**Work to be completed**
Among the records below, find each line that includes the string "latest" and copy it.

**Dataset entries**
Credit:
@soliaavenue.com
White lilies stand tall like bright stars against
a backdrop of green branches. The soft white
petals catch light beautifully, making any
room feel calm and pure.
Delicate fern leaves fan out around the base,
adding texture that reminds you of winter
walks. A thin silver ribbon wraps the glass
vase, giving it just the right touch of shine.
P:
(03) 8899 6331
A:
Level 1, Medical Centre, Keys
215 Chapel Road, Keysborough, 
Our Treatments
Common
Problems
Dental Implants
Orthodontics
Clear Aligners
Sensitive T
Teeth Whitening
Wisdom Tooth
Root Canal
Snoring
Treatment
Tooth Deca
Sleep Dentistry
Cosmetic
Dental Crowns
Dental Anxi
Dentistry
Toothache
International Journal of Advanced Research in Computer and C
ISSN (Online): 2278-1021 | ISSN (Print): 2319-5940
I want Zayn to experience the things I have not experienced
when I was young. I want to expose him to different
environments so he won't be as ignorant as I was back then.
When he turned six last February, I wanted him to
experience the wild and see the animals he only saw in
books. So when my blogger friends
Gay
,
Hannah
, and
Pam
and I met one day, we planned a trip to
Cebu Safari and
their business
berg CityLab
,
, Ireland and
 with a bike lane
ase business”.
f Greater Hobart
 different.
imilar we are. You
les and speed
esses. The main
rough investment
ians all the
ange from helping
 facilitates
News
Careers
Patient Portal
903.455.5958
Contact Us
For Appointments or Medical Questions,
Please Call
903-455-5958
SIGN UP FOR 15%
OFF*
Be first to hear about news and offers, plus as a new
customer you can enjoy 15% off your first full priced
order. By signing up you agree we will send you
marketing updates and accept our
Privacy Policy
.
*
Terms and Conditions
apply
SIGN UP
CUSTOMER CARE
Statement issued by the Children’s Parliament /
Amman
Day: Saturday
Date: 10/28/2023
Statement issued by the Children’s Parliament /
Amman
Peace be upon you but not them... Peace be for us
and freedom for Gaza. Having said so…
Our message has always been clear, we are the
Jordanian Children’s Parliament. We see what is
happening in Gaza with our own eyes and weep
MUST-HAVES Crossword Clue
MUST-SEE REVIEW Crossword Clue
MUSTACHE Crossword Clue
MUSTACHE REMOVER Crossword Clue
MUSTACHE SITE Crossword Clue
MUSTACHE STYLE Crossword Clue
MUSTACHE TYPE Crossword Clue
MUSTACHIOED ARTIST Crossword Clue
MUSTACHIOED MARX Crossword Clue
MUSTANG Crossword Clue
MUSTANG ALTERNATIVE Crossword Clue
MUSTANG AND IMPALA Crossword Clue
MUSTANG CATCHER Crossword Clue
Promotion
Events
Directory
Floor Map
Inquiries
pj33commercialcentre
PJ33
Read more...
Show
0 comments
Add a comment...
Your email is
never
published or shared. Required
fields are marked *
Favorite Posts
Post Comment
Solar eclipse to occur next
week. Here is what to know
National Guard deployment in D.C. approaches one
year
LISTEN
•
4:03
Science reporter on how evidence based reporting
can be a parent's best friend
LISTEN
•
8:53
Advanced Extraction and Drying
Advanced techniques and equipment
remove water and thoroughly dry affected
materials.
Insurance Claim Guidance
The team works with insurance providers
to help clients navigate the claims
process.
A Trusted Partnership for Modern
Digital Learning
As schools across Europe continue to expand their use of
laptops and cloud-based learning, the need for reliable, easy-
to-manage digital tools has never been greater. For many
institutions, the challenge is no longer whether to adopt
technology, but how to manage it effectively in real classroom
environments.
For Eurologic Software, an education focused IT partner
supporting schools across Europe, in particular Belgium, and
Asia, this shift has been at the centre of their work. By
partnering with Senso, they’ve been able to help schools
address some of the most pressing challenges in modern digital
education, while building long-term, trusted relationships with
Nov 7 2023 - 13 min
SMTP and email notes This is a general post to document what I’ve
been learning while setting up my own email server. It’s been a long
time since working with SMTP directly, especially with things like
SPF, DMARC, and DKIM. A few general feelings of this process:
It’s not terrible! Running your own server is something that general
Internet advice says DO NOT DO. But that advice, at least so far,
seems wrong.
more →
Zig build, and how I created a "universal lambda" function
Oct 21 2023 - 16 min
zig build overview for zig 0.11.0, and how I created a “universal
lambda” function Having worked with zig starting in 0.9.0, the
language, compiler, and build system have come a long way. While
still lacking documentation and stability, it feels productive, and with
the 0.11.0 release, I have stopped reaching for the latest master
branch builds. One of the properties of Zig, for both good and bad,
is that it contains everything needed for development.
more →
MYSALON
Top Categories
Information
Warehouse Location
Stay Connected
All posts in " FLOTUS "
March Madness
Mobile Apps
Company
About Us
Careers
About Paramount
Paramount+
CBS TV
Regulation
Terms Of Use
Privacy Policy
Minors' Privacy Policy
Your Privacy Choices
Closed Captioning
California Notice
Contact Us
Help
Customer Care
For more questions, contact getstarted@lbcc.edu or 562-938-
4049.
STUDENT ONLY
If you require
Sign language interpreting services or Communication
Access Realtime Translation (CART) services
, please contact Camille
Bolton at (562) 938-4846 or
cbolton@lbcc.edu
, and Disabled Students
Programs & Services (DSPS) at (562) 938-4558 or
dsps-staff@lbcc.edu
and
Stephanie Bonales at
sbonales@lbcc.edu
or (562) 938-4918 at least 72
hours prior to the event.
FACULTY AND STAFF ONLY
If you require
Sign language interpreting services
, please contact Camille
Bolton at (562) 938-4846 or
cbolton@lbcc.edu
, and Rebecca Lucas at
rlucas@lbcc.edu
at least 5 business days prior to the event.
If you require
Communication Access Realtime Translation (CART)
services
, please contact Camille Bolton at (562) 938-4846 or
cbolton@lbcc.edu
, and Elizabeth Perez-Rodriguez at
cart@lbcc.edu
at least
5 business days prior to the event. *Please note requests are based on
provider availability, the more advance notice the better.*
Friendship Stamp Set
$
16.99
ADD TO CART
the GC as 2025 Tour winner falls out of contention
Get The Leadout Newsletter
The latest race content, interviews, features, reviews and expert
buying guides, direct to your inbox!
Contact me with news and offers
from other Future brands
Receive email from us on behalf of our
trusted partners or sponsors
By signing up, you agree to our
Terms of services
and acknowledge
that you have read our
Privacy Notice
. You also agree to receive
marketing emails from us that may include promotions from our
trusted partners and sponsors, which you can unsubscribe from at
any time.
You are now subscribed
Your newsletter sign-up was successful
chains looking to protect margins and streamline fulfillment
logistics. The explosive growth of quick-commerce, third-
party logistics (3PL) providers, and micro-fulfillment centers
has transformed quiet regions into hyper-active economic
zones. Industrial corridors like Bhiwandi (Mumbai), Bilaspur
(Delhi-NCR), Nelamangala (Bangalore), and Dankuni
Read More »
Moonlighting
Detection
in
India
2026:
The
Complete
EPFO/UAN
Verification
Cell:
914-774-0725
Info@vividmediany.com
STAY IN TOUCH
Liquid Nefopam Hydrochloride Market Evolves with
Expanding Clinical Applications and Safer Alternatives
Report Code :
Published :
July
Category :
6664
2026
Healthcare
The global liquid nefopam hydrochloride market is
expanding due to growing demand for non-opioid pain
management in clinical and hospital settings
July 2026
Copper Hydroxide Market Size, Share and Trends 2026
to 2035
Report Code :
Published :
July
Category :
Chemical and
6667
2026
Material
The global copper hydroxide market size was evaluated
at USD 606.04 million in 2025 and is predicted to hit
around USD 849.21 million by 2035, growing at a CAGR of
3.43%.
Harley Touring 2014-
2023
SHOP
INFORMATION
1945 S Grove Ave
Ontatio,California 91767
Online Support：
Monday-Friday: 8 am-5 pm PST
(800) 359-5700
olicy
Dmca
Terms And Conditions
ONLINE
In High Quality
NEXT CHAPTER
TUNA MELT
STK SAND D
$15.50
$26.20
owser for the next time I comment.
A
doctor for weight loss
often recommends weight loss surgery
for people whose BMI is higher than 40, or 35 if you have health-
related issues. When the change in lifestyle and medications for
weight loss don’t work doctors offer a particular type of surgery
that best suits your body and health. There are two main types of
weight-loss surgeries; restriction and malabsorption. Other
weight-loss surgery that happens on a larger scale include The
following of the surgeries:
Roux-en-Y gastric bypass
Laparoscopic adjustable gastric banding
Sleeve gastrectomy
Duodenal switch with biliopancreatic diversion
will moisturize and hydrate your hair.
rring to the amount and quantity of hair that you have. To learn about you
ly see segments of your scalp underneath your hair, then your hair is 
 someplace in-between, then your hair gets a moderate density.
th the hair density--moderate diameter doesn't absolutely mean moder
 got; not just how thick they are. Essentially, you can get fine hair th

**Expected answer**
the 0.11.0 release, I have stopped reaching for the latest master
The latest race content, interviews, features, reviews and expert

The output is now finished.